Stored data entries
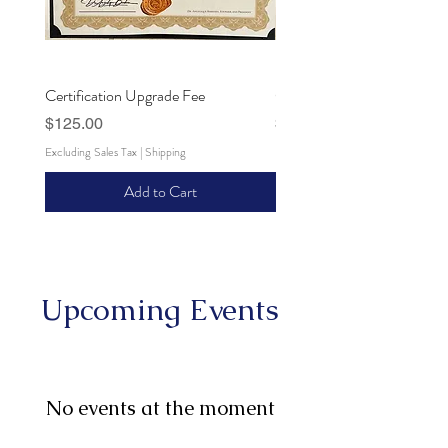
Certification Upgrade Fee
Certification Processing Fee
Price
Price
$125.00
$25.00
Excluding Sales Tax
|
Shipping
Excluding Sales Tax
Add to Cart
Upcoming Events
No events at the moment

_Instructions to follow:_ Leave out the pictures and print every line of the data exactly.

_Task answer:_
Certification Upgrade Fee
Certification Processing Fee
Price
Price
$125.00
$25.00
Excluding Sales Tax
|
Shipping
Excluding Sales Tax
Add to Cart
Upcoming Events
No events at the moment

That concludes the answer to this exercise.